Chance looks skeptical.
“Everything has a cost,” I say. “Management doesn’t pay us to bjork around and fix what isn’t broken.”
Amusement replaces his skepticism. “Did you just say ‘bjork?’”
“I said what I said.”
He raises both eyebrows and pulls in a slow breath.
“I’m hungry. Are you hungry? I think we should break for lunch.”
“I could eat.”
With a swift push against the floor, I propel myself over to my desk. Chance stands and strides to the breakroom, hands in pockets, self-assured as usual. When he’s out of sight, I drop my head to my hands. I’ve worked with code mavericks like him.Getting him to cooperate is going to be like herding toddlers at Disney World. Luckily, I’m neck deep in my own project, and will be until the end of August. He’ll be someone else’s problem while I zoom through the summer in solo-mode. The thought makes me smile. A hunger pang turns it into a wince.
I picked the wrong day to bring my lunch. And the wrong day to skip breakfast. My blood sugar is so tanked I’m both starving and nauseous. The distinct smell of salmon coming from the breakroom isn’t helping. I gotta walk through fish odor and past Chance to get to my food. The Chance part I can handle more than the smell. I might throw up.
I contemplate texting Morgan to see if she wants to go out for subs, but I’m working on a headache. I need to eat now. With a sigh, I push away from my computer and trudge into the breakroom that’s decorated with wall signs and coffee pods and napkins and empty containers that no one claimed the last time Juanita emptied the refrigerator out of spite.
Drew and Chance are sitting at a table, Chance with his salmon, Drew with a microwaved frozen dinner and a shaker cup full of protein powder. He chugs it in a single breath and then lets out a loud burp. A chorus of “excuse me’s” filters through the open doorway. It’s an office tradition. Drew burps. We excuse ourselves.
I head to the fridge and poke my head in, shoving a couple of containers out of the way to find my homemade chicken soup. After popping it into the microwave, I step back and cross my arms while I wait.
“She’s a dog groomer,” Chance says. “She didn’t have time to shower before our date, so she smelled like a Bulldog.”
“No self-respecting canine lover would own a brachycephalic dog,” Drew says in his clipped, choppy style.
“A Poodle, then.”
“Better. They do not shed. And their snouts are not malformed. However, they must be groomed. Hence, your date’s job. Hence her foul scent. Hence your crappy date. I had a beagle growing up. Not recommended either. They are the dumbest dog breed. He ate my pet salamander and almost died of salmonella. My salamander was already dead. I was preparing it for burial.”
“Sounds traumatic.”
“It was not.”
A brief silence. There’s two minutes left on my timer. Two more minutes to see if I care where this conversation goes.
“Anyway,” Chance says, “she only brushes her teeth with baking powder.”

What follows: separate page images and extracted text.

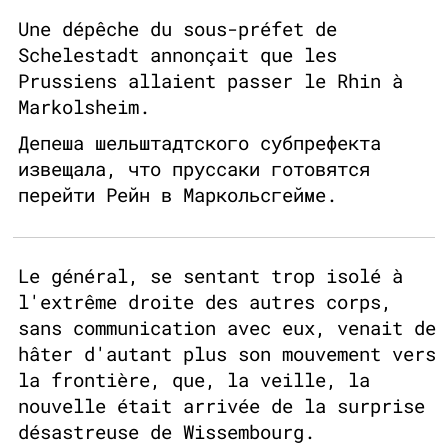
Une dépêche du sous-préfet de
Schelestadt annonçait que les
Prussiens allaient passer le Rhin à
Markolsheim.
Депеша шельштадтского субпрефекта
извещала, что пруссаки готовятся
перейти Рейн в Маркольсгейме.
Le général, se sentant trop isolé à
l'extrême droite des autres corps,
sans communication avec eux, venait de
hâter d'autant plus son mouvement vers
la frontière, que, la veille, la
nouvelle était arrivée de la surprise
désastreuse de Wissembourg.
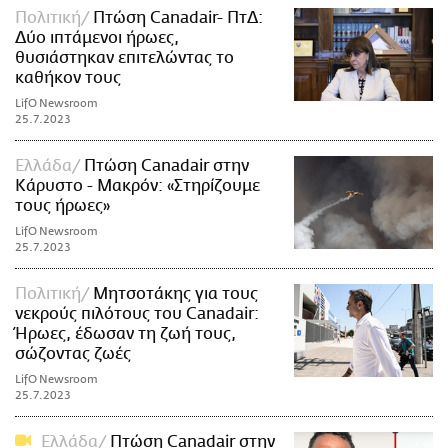
Πολιτική
Πτώση Canadair- ΠτΔ:
Δύο ιπτάμενοι ήρωες,
θυσιάστηκαν επιτελώντας το
καθήκον τους
LifO Newsroom
25.7.2023
Ελλάδα
Πτώση Canadair στην
Κάρυστο - Μακρόν: «Στηρίζουμε
τους ήρωες»
LifO Newsroom
25.7.2023
Πολιτική
Μητσοτάκης για τους
νεκρούς πιλότους του Canadair:
Ήρωες, έδωσαν τη ζωή τους,
σώζοντας ζωές
LifO Newsroom
25.7.2023
Ελλάδα
Πτώση Canadair στην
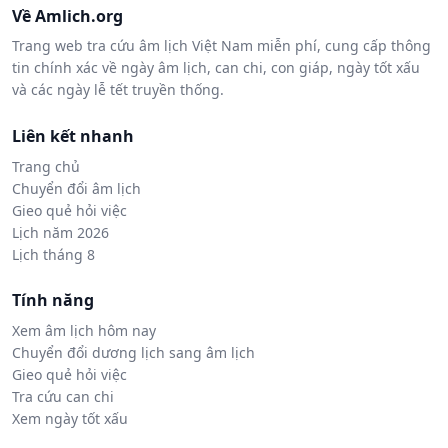
Về Amlich.org
Trang web tra cứu âm lịch Việt Nam miễn phí, cung cấp thông
tin chính xác về ngày âm lịch, can chi, con giáp, ngày tốt xấu
và các ngày lễ tết truyền thống.
Liên kết nhanh
Trang chủ
Chuyển đổi âm lịch
Gieo quẻ hỏi việc
Lịch năm 2026
Lịch tháng 8
Tính năng
Xem âm lịch hôm nay
Chuyển đổi dương lịch sang âm lịch
Gieo quẻ hỏi việc
Tra cứu can chi
Xem ngày tốt xấu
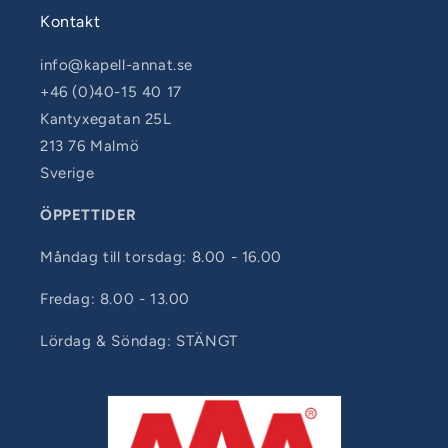
Kontakt
info@kapell-annat.se
+46 (0)40-15 40 17
Kantyxegatan 25L
213 76 Malmö
Sverige
ÖPPETTIDER
Måndag till torsdag: 8.00 - 16.00
Fredag: 8.00 - 13.00
Lördag & Söndag: STÄNGT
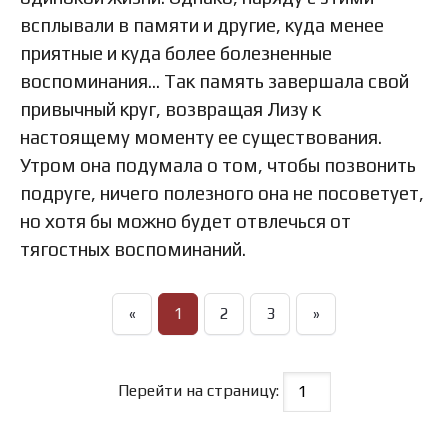
всплывали в памяти и другие, куда менее
приятные и куда более болезненные
воспоминания… Так память завершала свой
привычный круг, возвращая Лизу к
настоящему моменту ее существования.
Утром она подумала о том, чтобы позвонить
подруге, ничего полезного она не посоветует,
но хотя бы можно будет отвлечься от
тягостных воспоминаний.
«
1
2
3
»
Перейти на страницу:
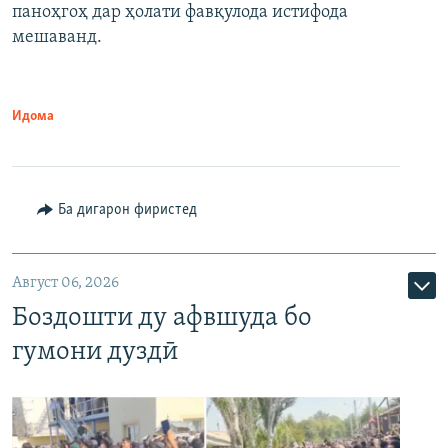
паноҳгоҳ дар ҳолати фавқулода истифода
мешаванд.
Идома
Ба дигарон фиристед
Август 06, 2026
Боздошти ду афвшуда бо
гумони дуздӣ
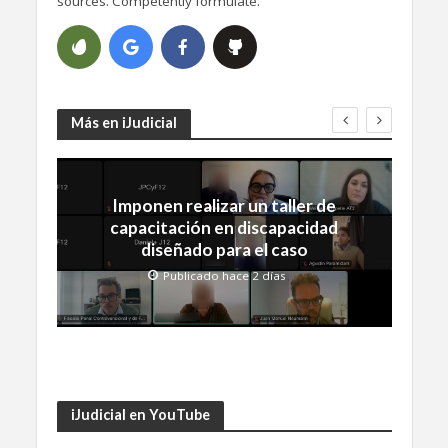
sources. Competently formulate.
Más en iJudicial
Imponen realizar un taller de
capacitación en discapacidad
diseñado para el caso
Publicado hace 2 días
iJudicial en YouTube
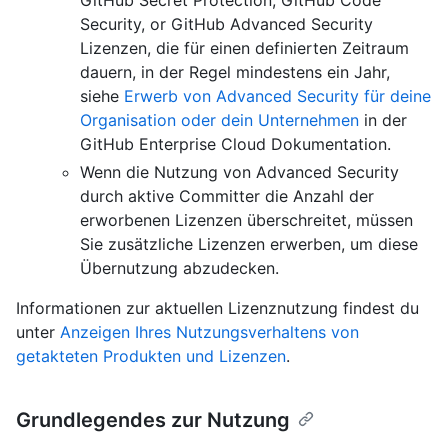
Security, or GitHub Advanced Security
Lizenzen, die für einen definierten Zeitraum
dauern, in der Regel mindestens ein Jahr,
siehe
Erwerb von Advanced Security für deine
Organisation oder dein Unternehmen
in der
GitHub Enterprise Cloud Dokumentation.
Wenn die Nutzung von Advanced Security
durch aktive Committer die Anzahl der
erworbenen Lizenzen überschreitet, müssen
Sie zusätzliche Lizenzen erwerben, um diese
Übernutzung abzudecken.
Informationen zur aktuellen Lizenznutzung findest du
unter
Anzeigen Ihres Nutzungsverhaltens von
getakteten Produkten und Lizenzen
.
Grundlegendes zur Nutzung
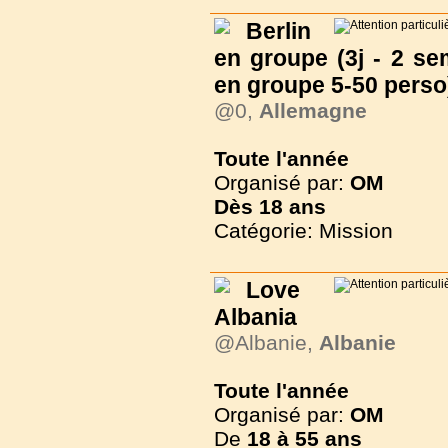
Berlin
en groupe (3j - 2 se
en groupe 5-50 perso
@0,
Allemagne
Toute l'année
Organisé par:
OM
Dès
18 ans
Catégorie: Mission
Love
Albania
@Albanie,
Albanie
Toute l'année
Organisé par:
OM
De
18 à
55 ans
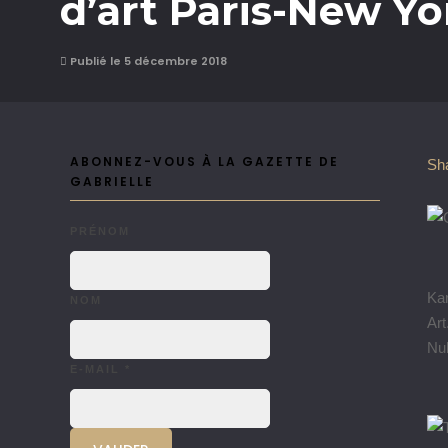
d’art Paris-New Yo
Publié le 5 décembre 2018
ABONNEZ-VOUS À LA GAZETTE DE
Sh
GABRIELLE
PRÉNOM
Kar
NOM
Art
Nub
E-MAIL
*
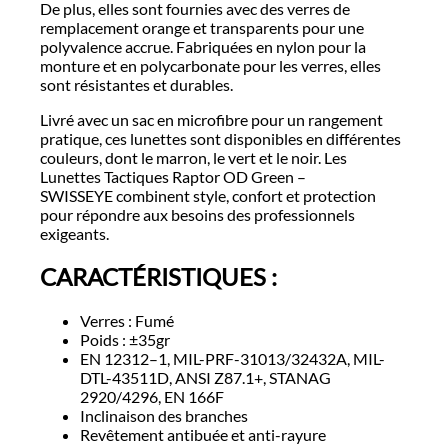
De plus, elles sont fournies avec des verres de
remplacement orange et transparents pour une
polyvalence accrue. Fabriquées en nylon pour la
monture et en polycarbonate pour les verres, elles
sont résistantes et durables.
Livré avec un sac en microfibre pour un rangement
pratique, ces lunettes sont disponibles en différentes
couleurs, dont le marron, le vert et le noir. Les
Lunettes Tactiques Raptor OD Green –
SWISSEYE combinent style, confort et protection
pour répondre aux besoins des professionnels
exigeants.
CARACT
É
RISTIQUES :
Verres : Fumé
Poids : ±35gr
EN 12312–1, MIL-PRF-31013/32432A, MIL-
DTL-43511D, ANSI Z87.1+, STANAG
2920/4296, EN 166F
Inclinaison des branches
Revêtement antibuée et anti-rayure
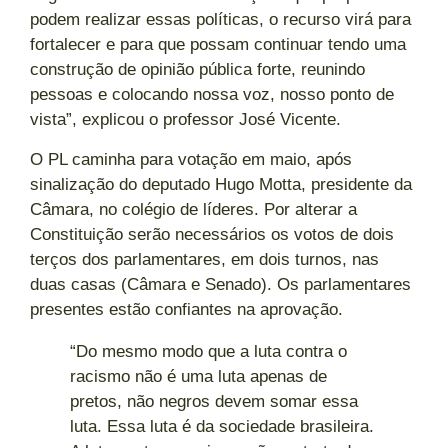
podem realizar essas políticas, o recurso virá para
fortalecer e para que possam continuar tendo uma
construção de opinião pública forte, reunindo
pessoas e colocando nossa voz, nosso ponto de
vista”, explicou o professor José Vicente.
O PL caminha para votação em maio, após
sinalização do deputado Hugo Motta, presidente da
Câmara, no colégio de líderes. Por alterar a
Constituição serão necessários os votos de dois
terços dos parlamentares, em dois turnos, nas
duas casas (Câmara e Senado). Os parlamentares
presentes estão confiantes na aprovação.
“Do mesmo modo que a luta contra o
racismo não é uma luta apenas de
pretos, não negros devem somar essa
luta. Essa luta é da sociedade brasileira.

“Baking powder when mixed with a tooth whitening toothpaste does wonders for coffee-stained teeth.”
“Only baking powder.”
“Hmm. Her breath must smell too, then.”
“I didn’t get close enough to find out.”
“How does one learn someone’s dental hygiene habits on a first date?”
“It was one of my questions. I decided to write up a list to save time.”
Chance has a list of questions for his dates now? So he can speed past the niceties and find out if she’s bedroom material? How…very…disgusting.
The microwave timer beeps. I pull out my soup and give it a stir. Behind me, Drew asks Chance about his questions, and Chance begins listing them off.
“What are your dental hygiene habits? Do you shower or bathe once a day? How often do you exercise?”
I slap my lid back on my container, grab a few napkins, and turn to leave. Chance’s smoldering eyes grab mine, making me pause. Heat rises up my neck, but I quickly shake it off.He manipulates women with that gaze, and I refuse to be manipulated.